Overall, I think Audi has arguably the best-looking and most consistent design themes of the three German luxury brands, so it is a huge risk to change it. Personally, I can’t see this design language transferring nicely to the same variety of cars the current styling does.
Moving on to BMW, the all-new iX3 is also meant to herald the start of something radically different for the Bavarian brand. The so-called ‘Neue Klasse’ design theme is going to proliferate across the brand in the coming years, whether you like it or not.
Again, the looks are subjective, but what bothers me about the iX3 design is it is yet another huge change for the brand and its once signature ‘kidney grille’ look. Ever since the controversial ‘flame surfacing’ design era, BMW has taken its long-running kidney grille and distorted it into all sorts of different shapes and sizes.

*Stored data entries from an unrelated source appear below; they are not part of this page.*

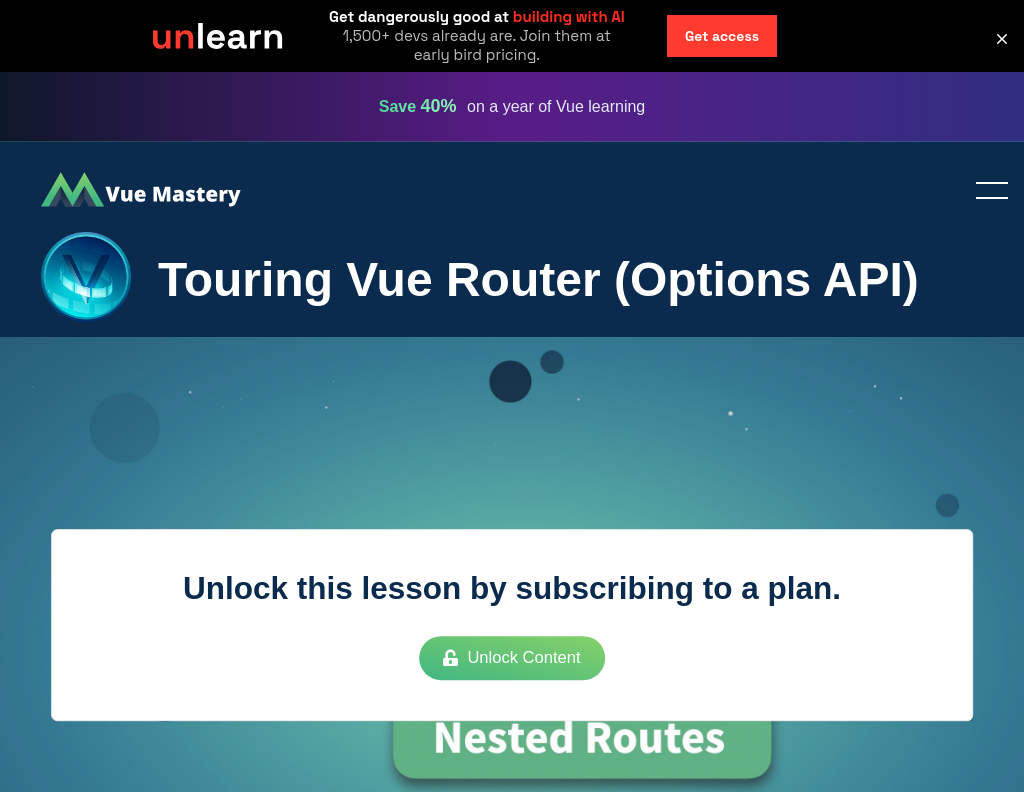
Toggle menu (984, 192)
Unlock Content (511, 658)
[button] (1002, 39)
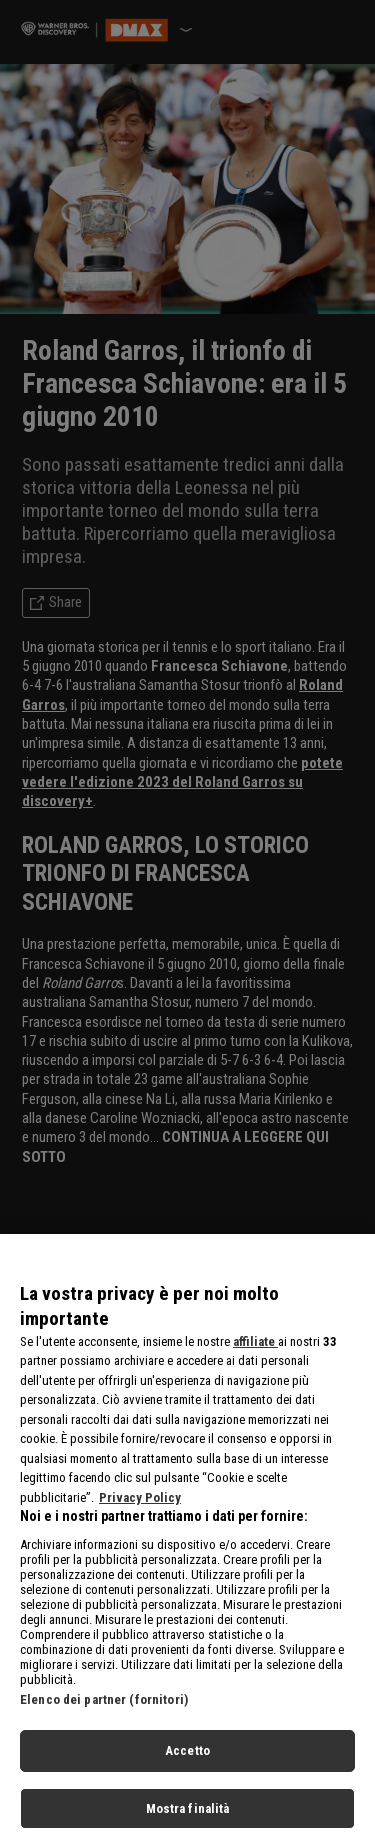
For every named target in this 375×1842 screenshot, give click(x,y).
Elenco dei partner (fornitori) (104, 1719)
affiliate (255, 1360)
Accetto (187, 1770)
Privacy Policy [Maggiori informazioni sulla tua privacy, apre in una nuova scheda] (140, 1516)
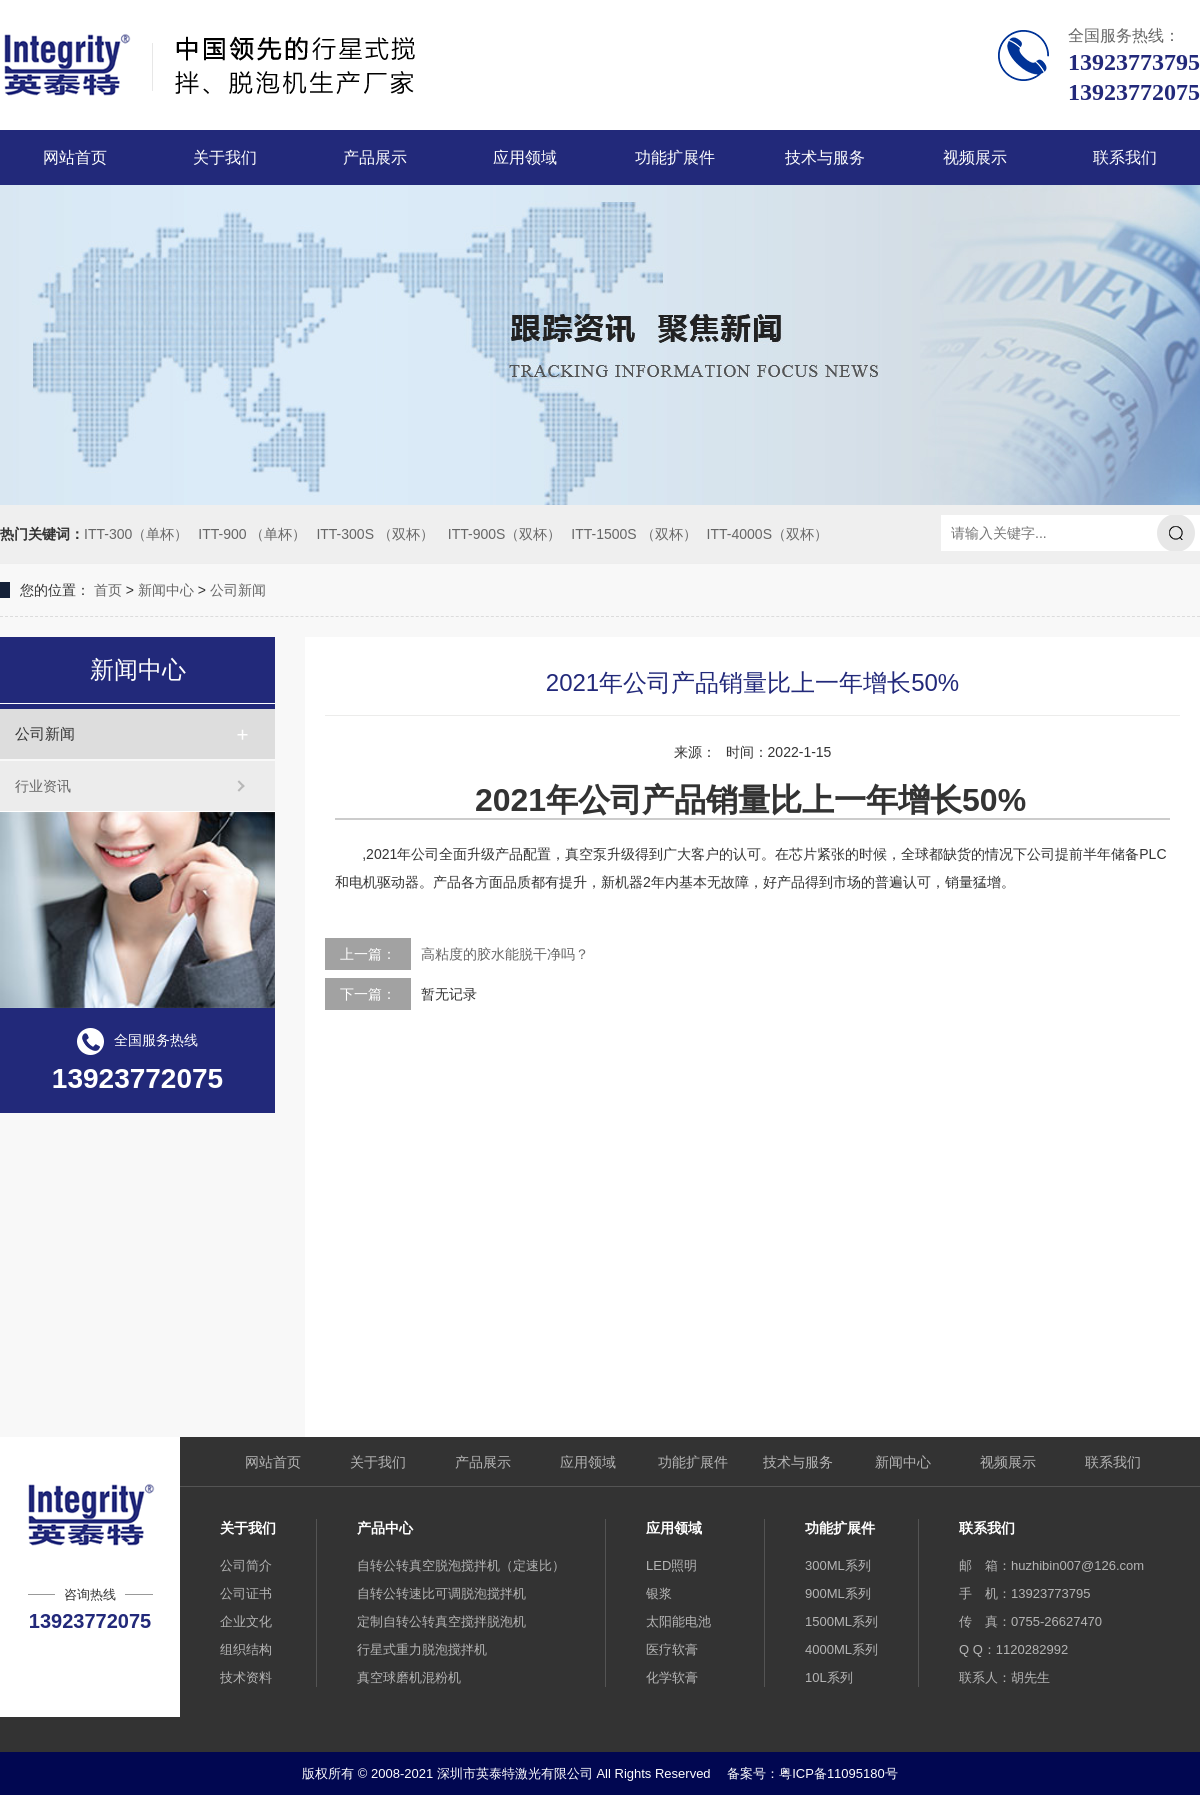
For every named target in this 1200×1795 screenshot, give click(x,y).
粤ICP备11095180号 (838, 1773)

So much so that what was once an easily recognisable design element has now become something completely random. On one model it might be small squares, on another giant, gaping holes and now the iX3 a throwback to the tall, slender version of decades ago.
What is the point of a ‘signature look’ if it constantly changes?
Finally there’s Mercedes, and the car Wagener will have personally overseen, the new GLC EV. This replaces the EQC SUV, the brand’s first mainstream electric model, which vanished without fanfare after clearly underwhelming the market.

Maybe Wagener was lashing out at his rivals after the current EQ range of electric models has received ‘mixed’ reviews for their looks. Mercedes tried to clearly differentiate the looks of its electric models from its conventionally-powered range, but that has also been met with ‘mixed’ reviews and the new GLC attempts to correct course.
Unfortunately, in an attempt to make the electric SUV look more like a traditional Mercedes that appears to have copied a design from the 1980s, when the grille was huge and rectangular, and added an array of bling to it.
Personally, it’s not my taste, but for Mercedes’ sake I hope there are buyers lining up for the SUV with the big chrome face.
I certainly don’t envy Wagener and his colleagues and the task they have at the moment, trying to integrate modern technology while retaining a distinctive look and needing to stand out in an increasingly competitive market. But, to be blunt, if what was on display at the Munich motor show is any guide, then we may be entering a controversial period for all three brands.